If a test is recorded internally but not reported externally, how should this be documented?
2. Process Validity and Records (Clauses 7.2, 7.5, 7.11)
If mounting is part of the test process, how should it be controlled and recorded?
What kind of evidence (photos, checklists, signatures) should be collected to defend the validity of the test?
3. Corrective Action and Risk-Based Thinking (Clause 8.5)
Is this incident just “bad luck, or a symptom of a systematic weakness?
What actions are needed to prevent similar disputes in other projects?
4. Input to Internal Audit and Management Review (Clauses 8.8 & 8.9)
How should this case be examined during the next internal audit?
Under which agenda items should it be discussed in management review (risks, customer complaints/appeals, process improvement, etc.)?
7. Discussion and Conclusion
This case clearly shows that in high-impact structural testing such as TAS 201, TAS 202, and TAS 203 hurricane impact and pressure tests, technical capability alone is not enough.
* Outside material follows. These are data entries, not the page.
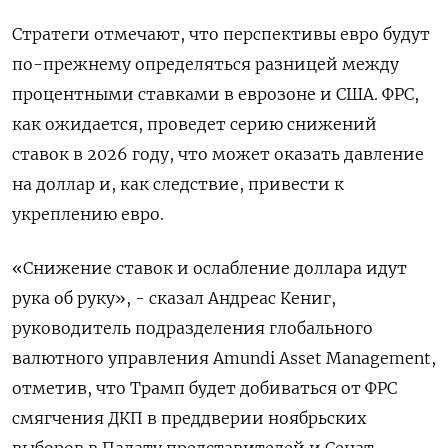
Стратеги отмечают, что перспективы евро будут
по-прежнему определяться разницей между
процентными ставками в еврозоне и США. ФРС,
как ожидается, проведет серию снижений
ставок в 2026 году, что может оказать давление
на доллар и, как следствие, привести к
укреплению евро.
«Снижение ставок и ослабление доллара идут
рука об руку», - сказал Андреас Кениг,
руководитель подразделения глобального
валютного управления Amundi Asset Management,
отметив, что Трамп будет добиваться от ФРС
смягчения ДКП в преддверии ноябрьских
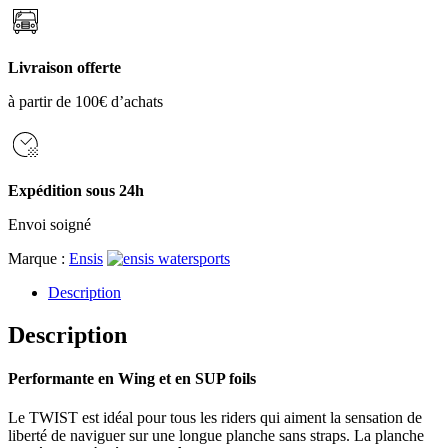
TWIST
125L
WIND/WING/SUP
FOIL
Livraison offerte
BOARD
EXPO
à partir de 100€ d’achats
Expédition sous 24h
Envoi soigné
Marque :
Ensis
Description
Description
Performante en Wing et en SUP foils
Le TWIST est idéal pour tous les riders qui aiment la sensation de
liberté de naviguer sur une longue planche sans straps. La planche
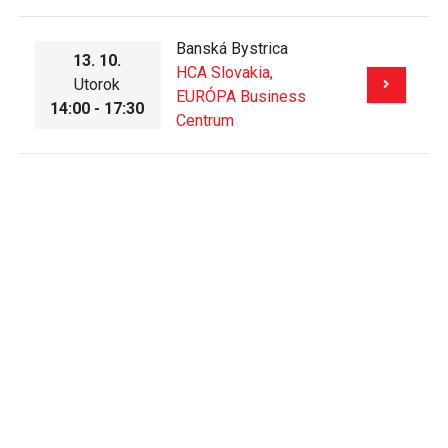
Banská Bystrica
13. 10.
HCA Slovakia,
Utorok
EURÓPA Business
14:00 - 17:30
Centrum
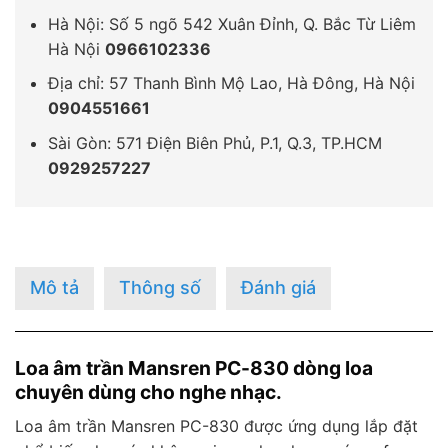
Hà Nội: Số 5 ngõ 542 Xuân Đỉnh, Q. Bắc Từ Liêm
Hà Nội
0966102336
Địa chỉ: 57 Thanh Bình Mộ Lao, Hà Đông, Hà Nội
0904551661
Sài Gòn: 571 Điện Biên Phủ, P.1, Q.3, TP.HCM
0929257227
Mô tả
Thông số
Đánh giá
Loa âm trần Mansren PC-830 dòng loa
chuyên dùng cho nghe nhạc.
Loa âm trần Mansren PC-830 được ứng dụng lắp đặt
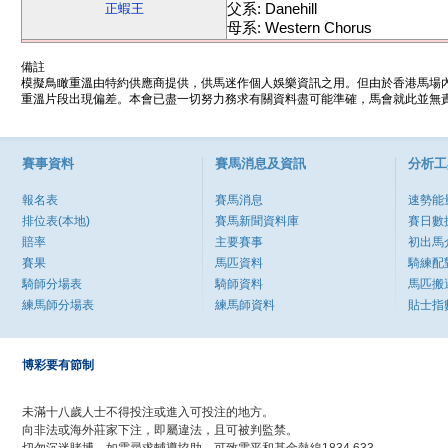
父系: Danehill
正蝦王
母系: Western Chorus
備註
模擬鳥瞰重溫由特約供應商提供，供馬迷作個人娛樂資訊之用。但由於香港馬場
重溫片段出現偏差。本會已盡一切努力務求有關資料盡可能準確，馬會就此並無責
賽事資料
賽馬消息及資訊
分析工
報名表
賽馬消息
速勢能
排位表(本地)
賽馬新聞資料庫
賽日數
賠率
主要賽事
初出馬
賽果
馬匹資料
騎練配
騎師分場表
騎師資料
馬匹搬
練馬師分場表
練馬師資料
貼士指
博彩要有節制
未滿十八歲人士不得投注或進入可投注的地方。
向非法或海外莊家下注，即屬違法，且可被判監禁。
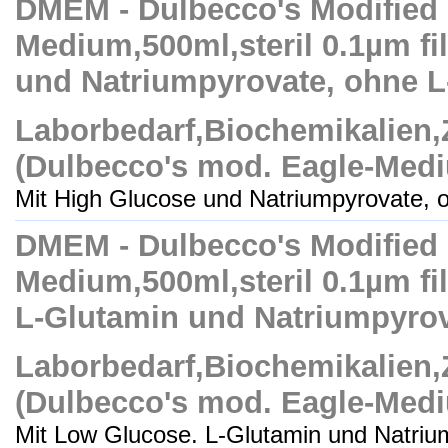
DMEM - Dulbecco's Modified
Medium,500ml,steril 0.1µm fil
und Natriumpyrovate, ohne L
Laborbedarf,Biochemikalien
(Dulbecco's mod. Eagle-Med
Mit High Glucose und Natriumpyrovate, o
DMEM - Dulbecco's Modified
Medium,500ml,steril 0.1µm fil
L-Glutamin und Natriumpyro
Laborbedarf,Biochemikalien
(Dulbecco's mod. Eagle-Med
Mit Low Glucose. L-Glutamin und Natrium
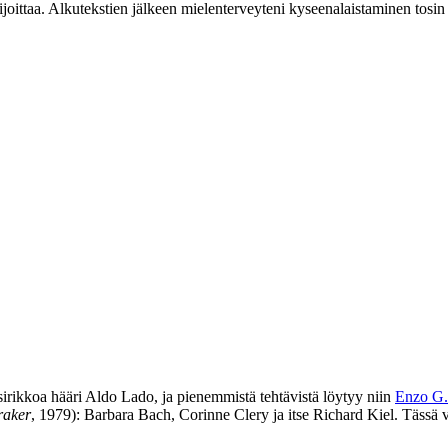
joittaa. Alkutekstien jälkeen mielenterveyteni kyseenalaistaminen tosin 
sirikkoa hääri
Aldo Lado
, ja pienemmistä tehtävistä löytyy niin
Enzo G. 
aker
, 1979):
Barbara Bach
,
Corinne Clery
ja itse
Richard Kiel
. Tässä 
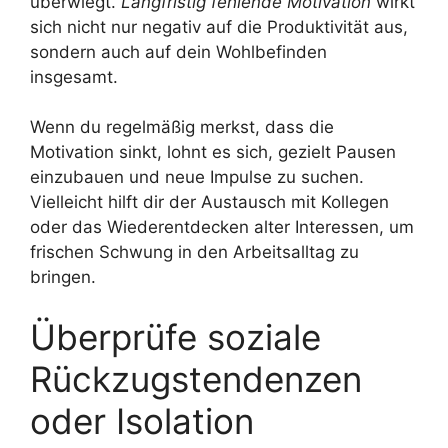
überwiegt.
Langfristig fehlende Motivation
wirkt
sich nicht nur negativ auf die Produktivität aus,
sondern auch auf dein Wohlbefinden
insgesamt.
Wenn du regelmäßig merkst, dass die
Motivation sinkt, lohnt es sich, gezielt Pausen
einzubauen und neue Impulse zu suchen.
Vielleicht hilft dir der Austausch mit Kollegen
oder das Wiederentdecken alter Interessen, um
frischen Schwung in den Arbeitsalltag zu
bringen.
Überprüfe soziale
Rückzugstendenzen
oder Isolation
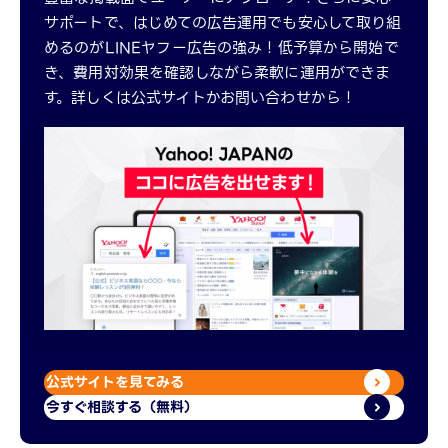
サポートで、はじめての広告運用でも安心して取り組
めるのがLINEヤフー広告の強み！低予算から開始で
き、費用対効果を確認しながら柔軟に運用ができま
す。詳しくは公式サイトかお問い合わせから！
公式サイトを見てみる
今すぐ相談する（無料）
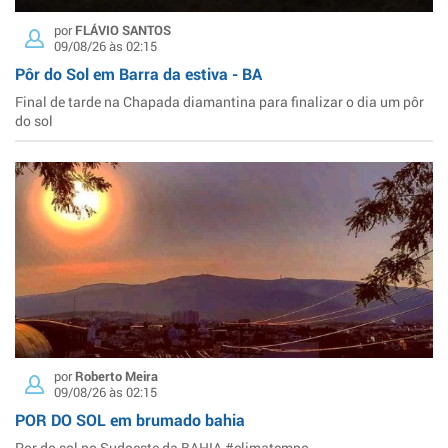
por
FLÁVIO SANTOS
09/08/26 às 02:15
Pôr do Sol em Barra da estiva - BA
Final de tarde na Chapada diamantina para finalizar o dia um pôr
do sol
por
Roberto Meira
09/08/26 às 02:15
POR DO SOL em brumado bahia
Por do sol no Sudoeste da BAHIA #climatempo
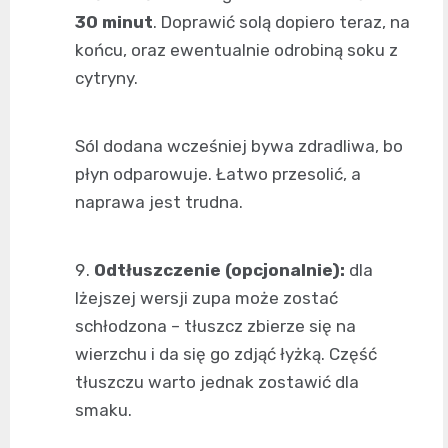
30 minut
. Doprawić solą dopiero teraz, na
końcu, oraz ewentualnie odrobiną soku z
cytryny.
Sól dodana wcześniej bywa zdradliwa, bo
płyn odparowuje. Łatwo przesolić, a
naprawa jest trudna.
Odtłuszczenie (opcjonalnie):
dla
lżejszej wersji zupa może zostać
schłodzona – tłuszcz zbierze się na
wierzchu i da się go zdjąć łyżką. Część
tłuszczu warto jednak zostawić dla
smaku.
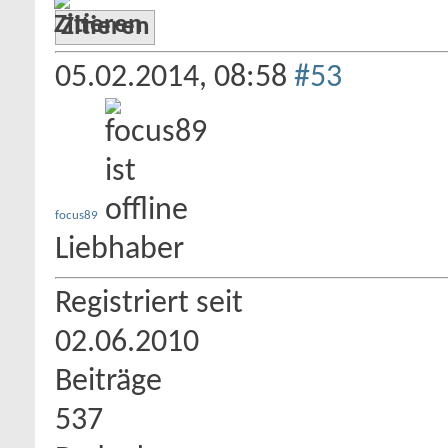
Zitieren
05.02.2014,
08:58
#53
focus89
Liebhaber
Registriert seit
02.06.2010
Beiträge
537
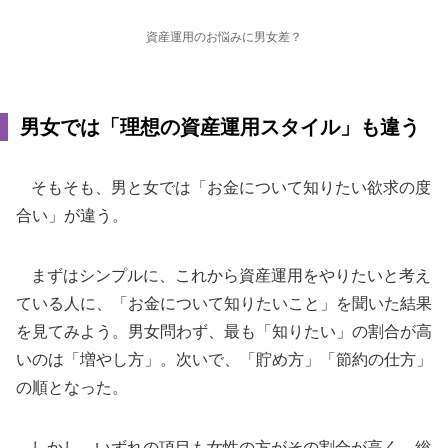
資産運用のお悩みに男女差？
男女では「理想の資産運用スタイル」も違う
そもそも、男と女では「お金について知りたい欲求の度
合い」が違う。
まずはシンプルに、これから資産運用をやりたいと考え
ている人に、「お金について知りたいこと」を聞いた結果
を見てみよう。男女問わず、最も「知りたい」の割合が高
いのは「増やし方」。次いで、「貯め方」「節約の仕方」
の順となった。
しかし、いずれの項目も女性の方がその割合が高く、総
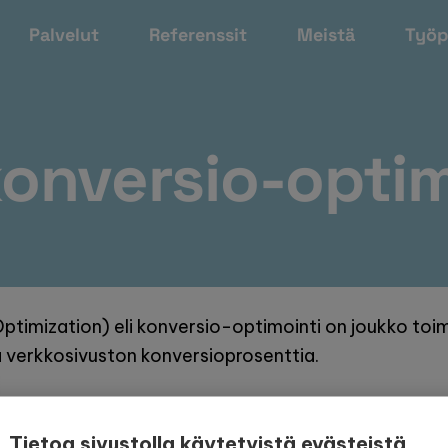
Palvelut
Referenssit
Meistä
Työp
konversio-optim
timization) eli konversio-optimointi on joukko toim
 verkkosivuston konversioprosenttia.
Tietoa sivustolla käytetyistä evästeistä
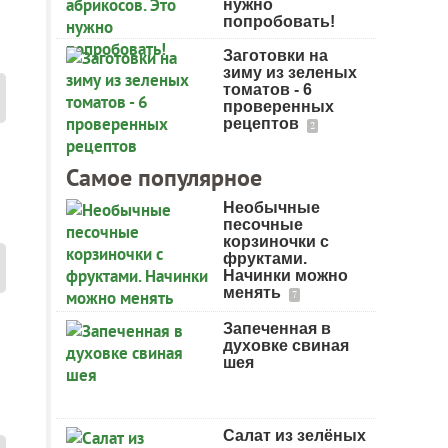
нужно
попробовать!
Заготовки на
зиму из зеленых
томатов - 6
проверенных
рецептов
2
Самое популярное
Необычные
песочные
корзиночки с
фруктами.
Начинки можно
менять
7
Запеченная в
духовке свиная
шея
Салат из зелёных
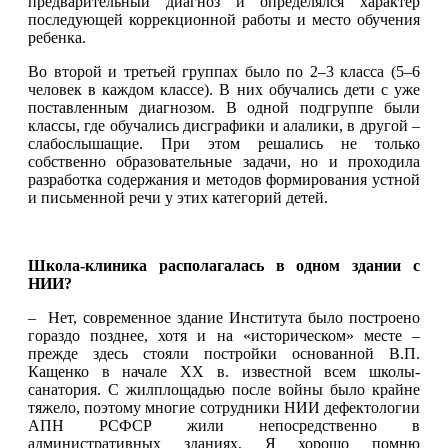
предварительный диагноз и определялся характер
последующей коррекционной работы и место обучения
ребенка.
Во второй и третьей группах было по 2–3 класса (5–6
человек в каждом классе). В них обучались дети с уже
поставленным диагнозом. В одной подгруппе были
классы, где обучались дисграфики и алалики, в другой –
слабослышащие. При этом решались не только
собственно образовательные задачи, но и проходила
разработка содержания и методов формирования устной
и письменной речи у этих категорий детей.
Школа-клиника располагалась в одном здании с
НИИ?
– Нет, современное здание Института было построено
гораздо позднее, хотя и на «историческом» месте –
прежде здесь стояли постройки основанной В.П.
Кащенко в начале XX в. известной всем школы-
санатория. С жилплощадью после войны было крайне
тяжело, поэтому многие сотрудники НИИ дефектологии
АПН РСФСР жили непосредственно в
административных зданиях. Я хорошо помню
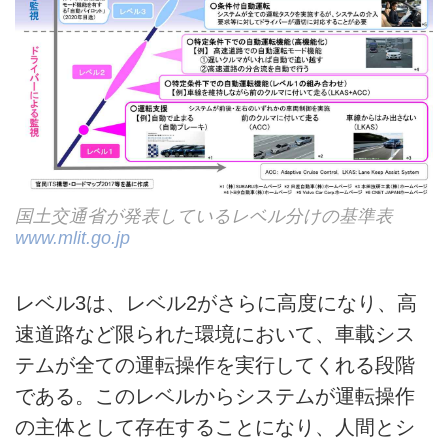
国土交通省が発表しているレベル分けの基準表
www.mlit.go.jp
レベル3は、レベル2がさらに高度になり、高
速道路など限られた環境において、車載シス
テムが全ての運転操作を実行してくれる段階
である。このレベルからシステムが運転操作
の主体として存在することになり、人間とシ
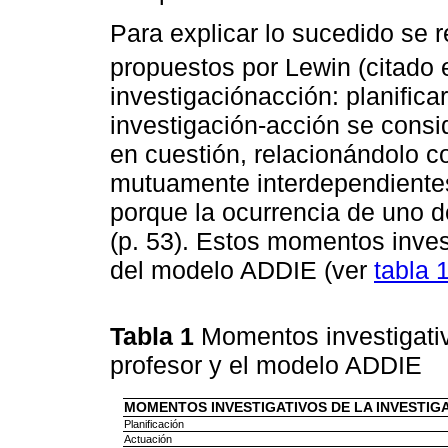
Para explicar lo sucedido se
propuestos por Lewin (citado
investigaciónacción: planificar
investigación-acción se cons
en cuestión, relacionándolo c
mutuamente interdependiente
porque la ocurrencia de uno d
(p. 53). Estos momentos inves
del modelo ADDIE (ver
tabla 
Tabla 1
Momentos investigativ
profesor y el modelo ADDIE
MOMENTOS INVESTIGATIVOS DE LA INVESTIG
Planificación
Actuación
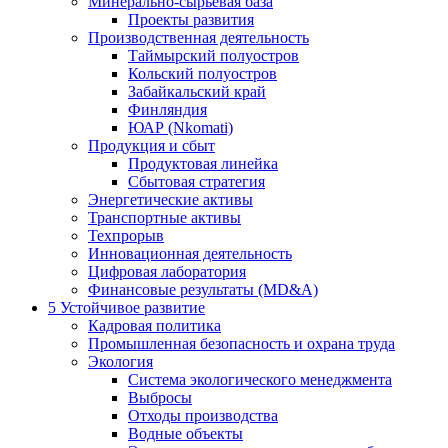
Минерально-сырьевая база
Проекты развития
Производственная деятельность
Таймырский полуостров
Кольский полуостров
Забайкальский край
Финляндия
ЮАР (Nkomati)
Продукция и сбыт
Продуктовая линейка
Сбытовая стратегия
Энергетические активы
Транспортные активы
Техпрорыв
Инновационная деятельность
Цифровая лаборатория
Финансовые результаты (MD&A)
5
Устойчивое развитие
Кадровая политика
Промышленная безопасность и охрана труда
Экология
Система экологического менеджмента
Выбросы
Отходы производства
Водные объекты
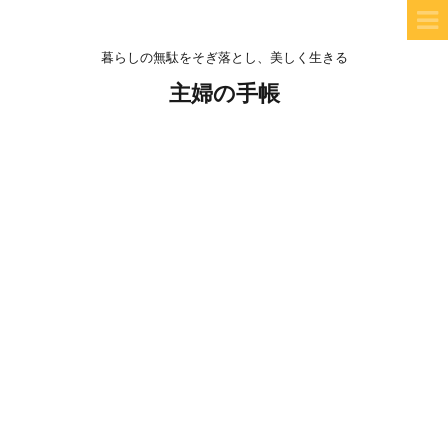
暮らしの無駄をそぎ落とし、美しく生きる
主婦の手帳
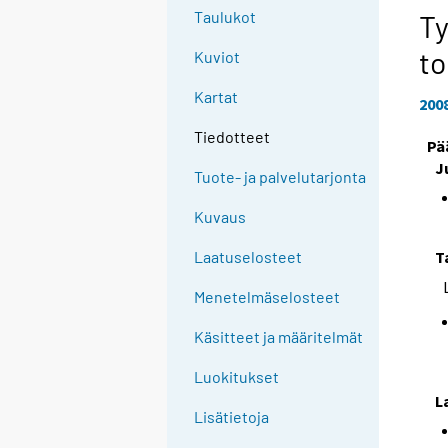
Taulukot
Ty
to
Kuviot
Kartat
200
Tiedotteet
Pä
J
Tuote- ja palvelutarjonta
Kuvaus
T
Laatuselosteet
Menetelmäselosteet
Käsitteet ja määritelmät
Luokitukset
L
Lisätietoja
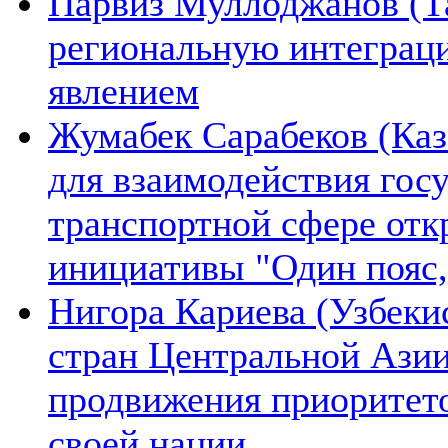
Парвиз Муллоджанов (Та
региональную интеграц
явлением
Жумабек Сарабеков (Каз
для взаимодействия гос
транспортной сфере отк
инициативы "Один пояс,
Нигора Кариева (Узбеки
стран Центральной Азии
продвижения приоритето
своей нации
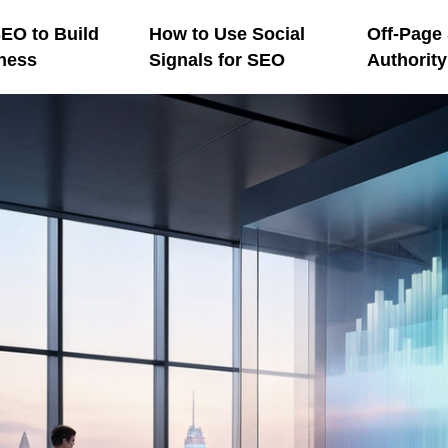
EO to Build
How to Use Social
Off-Page
ness
Signals for SEO
Authorit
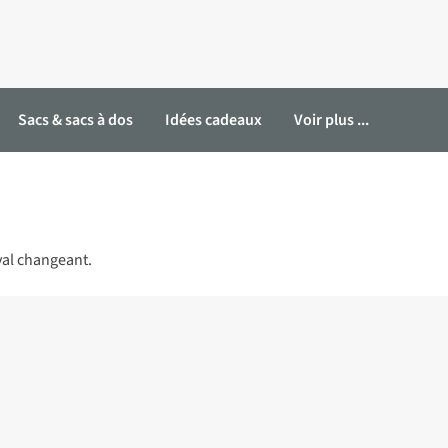
Sacs & sacs à dos
Idées cadeaux
Voir plus ...
val changeant.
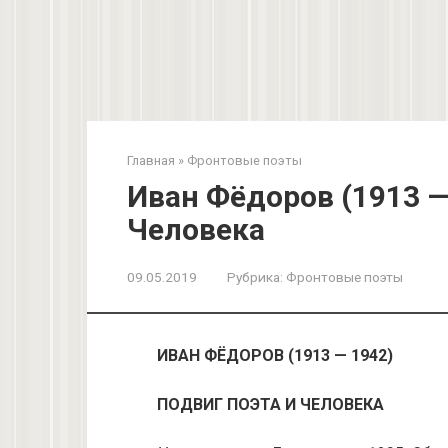
Главная
»
Фронтовые поэты
Иван Фёдоров (1913 —
Человека
09.05.2019
Рубрика:
Фронтовые поэты
ИВАН ФЁДОРОВ (1913 — 1942)
ПОДВИГ ПОЭТА И ЧЕЛОВЕКА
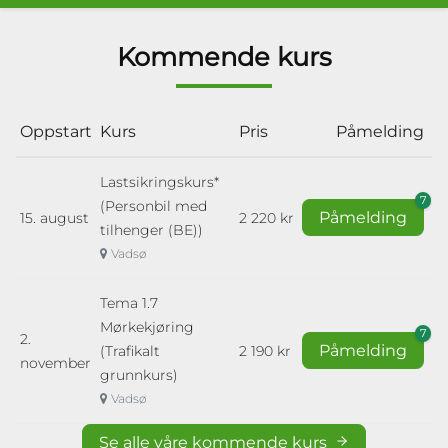
Kommende kurs
Oppstart
Kurs
Pris
Påmelding
Lastsikringskurs*
7
(Personbil med
Påmelding
15. august
2 220 kr
tilhenger (BE))
Vadsø
Tema 1.7
Mørkekjøring
7
2.
Påmelding
(Trafikalt
2 190 kr
november
grunnkurs)
Vadsø
Se alle våre kommende kurs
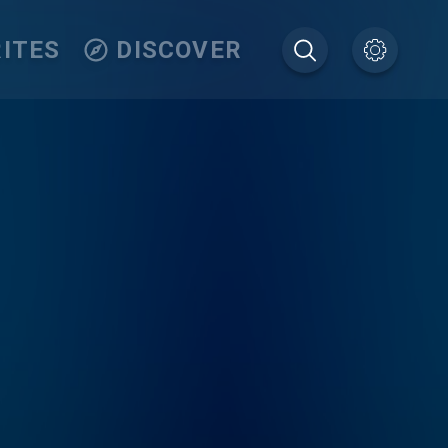
ITES
DISCOVER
Process control and the integrity of records are just as critical as the performance of the test rigs themselves.
When the glass broke unexpectedly on the first impact, WindSafe Test Lab found itself caught between two powerful forces:
• On one side, the customer’s commercial concerns and the request to “pretend this test never happened”,
• On the other, the core ISO/IEC 17025 principles of *impartiality, traceability, and complete, honest records*.
By choosing not to erase the first attempt, but to record it as an “invalid test”, open a corrective action, and strengthen the mounting and documentation process, the lab demonstrated a risk-based, evidence-driven approach aligned with ISO/IEC 17025. As a result:
• The lab formally acknowledged that the mounting process is an integral part of the test.
• It made *photo-documented, checklist-based installation mandatory to prevent future disputes.
• The incident was fed into internal audit and management review, becoming part of the lab’s organizational memory.
When using this case in training, you can guide discussion with questions such as:
• If you were the lab, would you completely delete the first test, or record it as “invalid”?
• When mounting is done by the customer’s staff, how do you balance impartiality with shared responsibility?
• As an internal auditor, which records and controls would you expect to see in this situation?
Ultimately, this case study highlights a key message:
In hurricane impact testing, it’s not only the window system that is being tested
the laboratory’s ethics and commitment to the ISO/IEC 17025 framework are on trial as well.
The “right” decision is not the one that is commercially most convenient,
but the one that is most consistent with the principles of the standard.